O’Keeffe’s example of not following the artwork or design trends of the time confirms my own experience of rejecting the notion of conforming to trends in the current interior design world. Instead, I encourage people to explore their unique personal expression. I hope you will find your own eye for beauty as Georgia did, instead of subscribing to the current ”in” look promoted by large retailers and the “colors of the year” advertised by paint companies. Consider becoming a design rebel.
What better way to express the truth of who you are than through your unique creative expression in your home? The one-of-a-kind space you create will likely not become dated as trends come and go. Instead of repeatedly discarding relics from the past ”in” look and obtaining objects from the new “in” look this radical approach to living through your own vision is not only good for you, it’s good for the planet that cannot assimilate what we constantly discard.
As a start, I suggest avoiding purchases of mass-produced items. Instead peruse antique stores or shops selling vintage one-of-a-kind furniture or accessories.

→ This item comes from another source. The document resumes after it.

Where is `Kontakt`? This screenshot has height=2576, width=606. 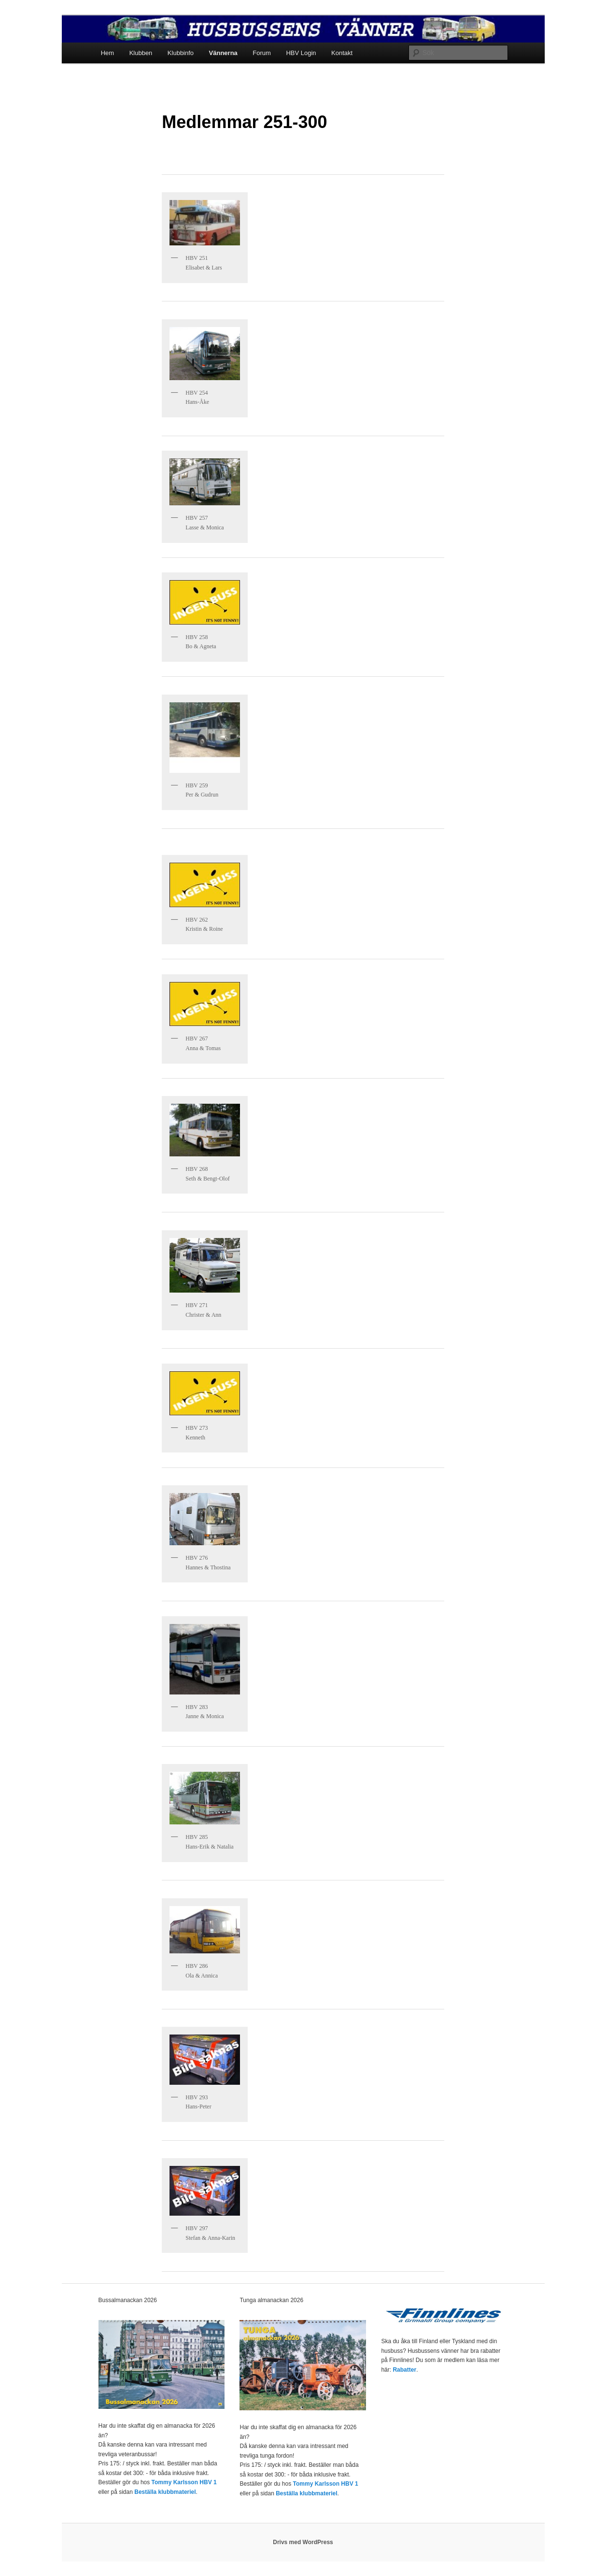 Kontakt is located at coordinates (341, 53).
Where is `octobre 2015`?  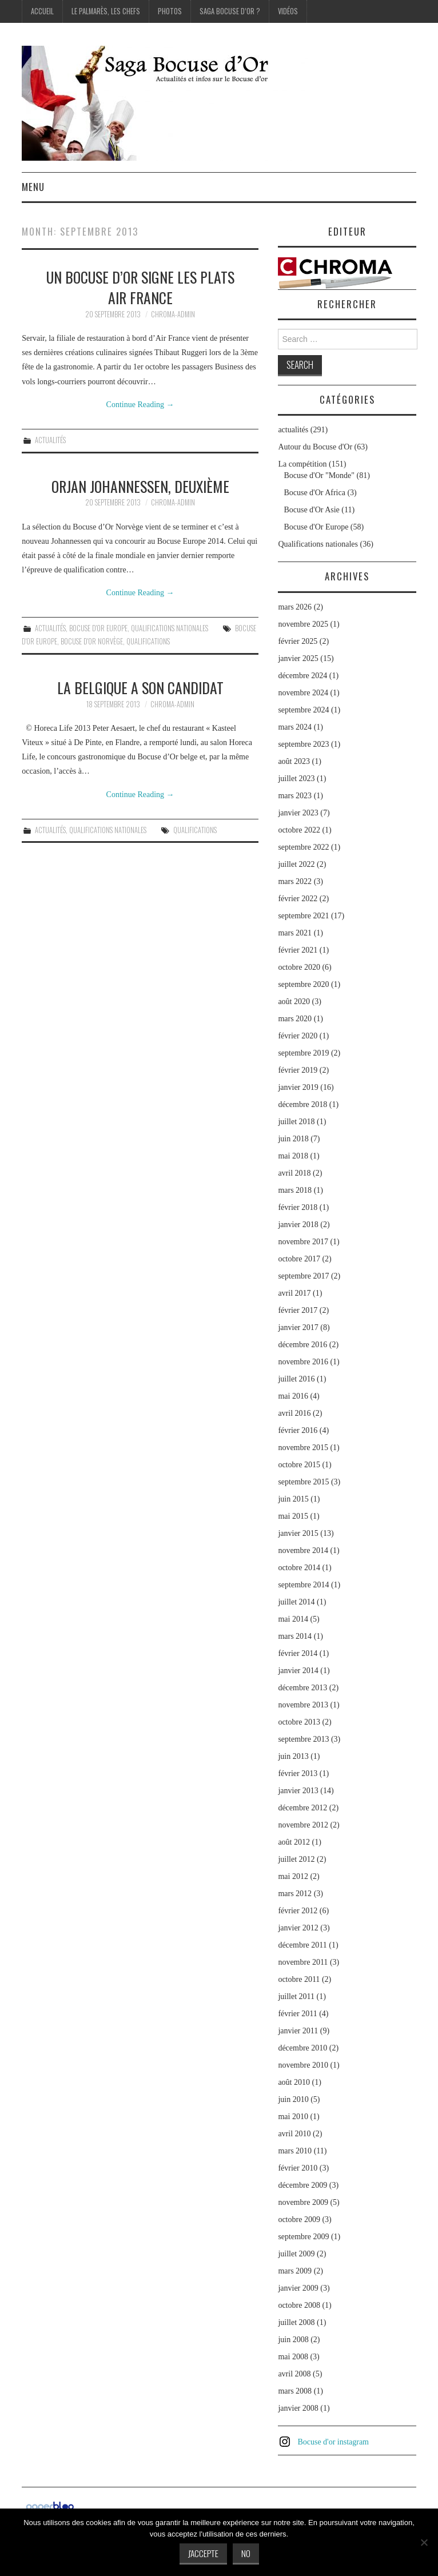 octobre 2015 is located at coordinates (299, 1464).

Explore small local art galleries or novelty shops displaying unusual artwork, crafts, textiles and folk art. Go to estate sales, consignment stores or art festivals to look for treasures you have never seen before. Seek out small independent furniture makers who may offer new choices. Buy only what you fall in love with – something that is exceptionally pleasing to your eye, speaks to your soul or evokes meaning in your life.
Art and Nature as Teachers of Creativity
Looking at art is a wonderful way to discover what shapes, colors, patterns and textures you resonate with. Observe these adjacent examples of O’Keeffe’s artwork. What colors attract your eye? Which shapes are you drawn to? Does your eye like contrast? Repetitive patterns? Straight or curved lines, or a combination of both? Take advantage of local art openings or visit art galleries when you travel to develop your eye for beauty.
Also consider traveling to new landscapes or cityscapes which can inspire your creativity as it did Georgia’s, who divided her time between New York City and New Mexico. She is not only known for her radical paintings of animal bones and flowers but for her Modernist paintings of New York City skyscrapers.
During my trip to the high desert I saw a magnificent double rainbow, whimsical white clouds with fluffy pink edges casting a shadow on periwinkle blue mountains, a lime colored vine with red and green leaves clinging to a caramel-colored adobe, raspberry pink geraniums in a shiny silver can hung against a rough cobalt blue wall, and big black and white magpies fluttering around a cluster of brilliant yellow chamisa.
As Georgia did so beautifully, open your eyes and observe the celebration of creativity in the beauty all around you. It can appear in an instant to inspire you!